Tuesday, June 17, 2014

5th June Trinity 2008, Thirsty Fish

June Trinity
John 4, 1-26
  
At this time the Lord became aware that it was rumored among the Pharisees that Jesus was finding and baptizing more disciples than John (although Jesus himself did not baptize, though his disciples did.) Therefore he left Judea and went back again to Galilee.

Now he had to pass through Samaria. So he came to a Samaritan town called Sychar [Si’-kahr], near the plot of land Jacob had given to his son Joseph. Jacob’s well was also there. Jesus was weary with the journey, and he sat down by the well. It was about midday, the sixth hour.

Then a Samaritan woman came to draw water.
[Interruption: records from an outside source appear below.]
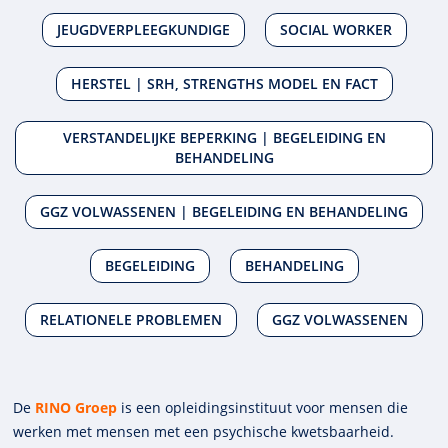
JEUGDVERPLEEGKUNDIGE
SOCIAL WORKER
HERSTEL | SRH, STRENGTHS MODEL EN FACT
VERSTANDELIJKE BEPERKING | BEGELEIDING EN
BEHANDELING
GGZ VOLWASSENEN | BEGELEIDING EN BEHANDELING
BEGELEIDING
BEHANDELING
RELATIONELE PROBLEMEN
GGZ VOLWASSENEN
De
RINO Groep
is een opleidings­insti­tuut voor mensen die
werken met mensen met een psychische kwets­baar­heid.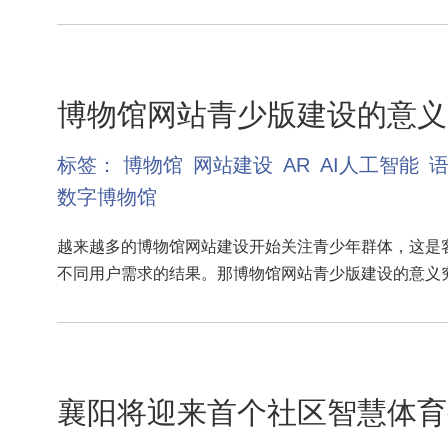
博物馆网站青少版建设的意义
标签：
博物馆
网站建设
AR
AI人工智能
数字博物馆
越来越多的博物馆网站建设开始关注青少年群体，这是
不同用户需求的结果。那博物馆网站青少版建设的意义
襄阳将迎来首个社区智慧体育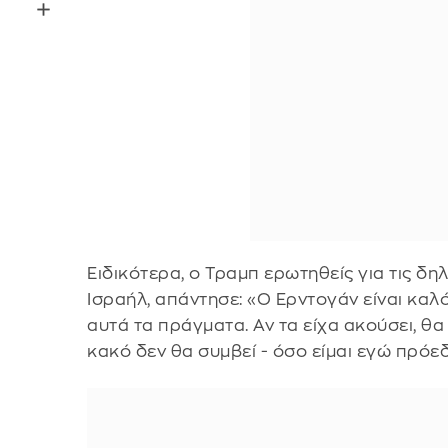
Ειδικότερα, ο Τραμπ ερωτηθείς για τις δ
Ισραήλ, απάντησε: «Ο Ερντογάν είναι καλ
αυτά τα πράγματα. Αν τα είχα ακούσει, θα
κακό δεν θα συμβεί - όσο είμαι εγώ πρόε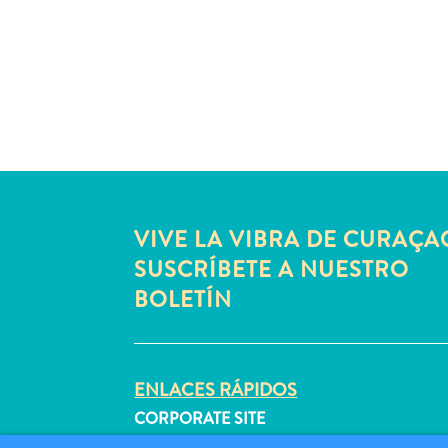
VIVE LA VIBRA DE CURAÇA
SUSCRÍBETE A NUESTRO
BOLETÍN
ENLACES RÁPIDOS
CORPORATE SITE
PROFESIONALES DE VIAJES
And Jesus said to her, “Give me to drink.” For his disciples had gone into town to buy bread.

Then the Samaritan woman said to him, “How can you, a Jew, ask a drink of me, a Samaritan woman?” For the Jews avoided all contact with the Samaritans.

Jesus answered her, “If you knew how the divine world now draws near to men, and who it is who says to you, ‘Give me to drink’, you would ask him, and he would give you the water of life [the living water].

“Sir,” the woman said to him, “you have nothing to draw with, and the well is deep. From where will you draw the living water? Are you greater than our Father Jacob, who gave us this well and drank from it himself, as did his sons and his flocks and herds?”

Jesus answered, “Everyone who drinks this water will be thirsty again, but whoever drinks the water that I will give him, his thirst will be quenched for all time. Indeed, the water I give him will become in him a spring of water welling up as true life for eternity.”

The woman said to him, “Sir, give me this water, that I may never be thirsty again, and need never come here again to draw.”

He said to her, “Go call your husband and show him to me.”

“I have no husband,” she replied. Jesus said to her, “You have well said that you have no husband. Five husbands you have had, and he whom you now have is not your husband. This you have said truly.”
“Sir,” the woman said, “I perceive that you are a prophet. Our fathers worshipped on this mountain, but you Jews say that only in Jerusalem is the place where one should worship.”

Jesus answered, “Believe me, o woman, the hour is coming when you will worship the Father neither on this mountain nor in Jerusalem. You worship a being you do not know; we worship what we do know. That is why salvation had to be prepared for among the Jews. But the hour is coming and has now come, when the true worshippers will worship the Father with the power of the spirit and in awareness [knowledge] of the truth.”

Then the woman said to him, “I know that the Messiah is coming who is called Christ. When he comes, he will teach us all things.”

Jesus said to her, “I AM he who stands before you and speaks to you.”

5th June Trinity
June 15, 2008
John 4: 1-26

Sometimes a person is too ill to take anything by mouth, and it becomes necessary to give fluids directly into the bloodstream. As a result the person feels no thirst, for thirst is quenched in another way.

In this gospel reading, Christ meets a woman drawing water from an ancient well. It was a well established by Jacob the Patriarch and over the centuries had quenched many a thirst. But over those same centuries, mankind had become more and more ill. This illness produced a deep existential thirst that needed to be quenched in another way.

Divine Physician
The hope was that this thirst for meaning, a thirst for guidance and purpose, could be quenched by the five senses, represented by the woman’s five husbands. She is the Soul, looking everywhere for her missing half, for her completion. She looks for meaning through taste and touch, through sight and sound and scent. She looks to the past and to the ancient ways; she looks for purpose in high worship on the mountain. But no longer does any of this suffice. This experience is captured by Rumi:

I have a thirsty fish in me
that can never find enough
of what it’s thirsty for!
Show me the way to the ocean![1]

Humanity’s soul is ill. She needs the World Physician who will quench our deep thirst another way. “Whoever drinks the water that I will give her, her thirst will be quenched for all time. Indeed, the water I will give her will become in her a spring of water welling up as true life for eternity.”  John 4:14

Through our union with Christ, our deep existential thirst will be quenched, for we will be hooked up to the Source; we will find our way to the great Ocean, drinking in, filling ourselves with His life-giving love.








[1] Rumi, “A Thirsty Fish”, in The Essential Rumi, by Coleman Barks, p, 19.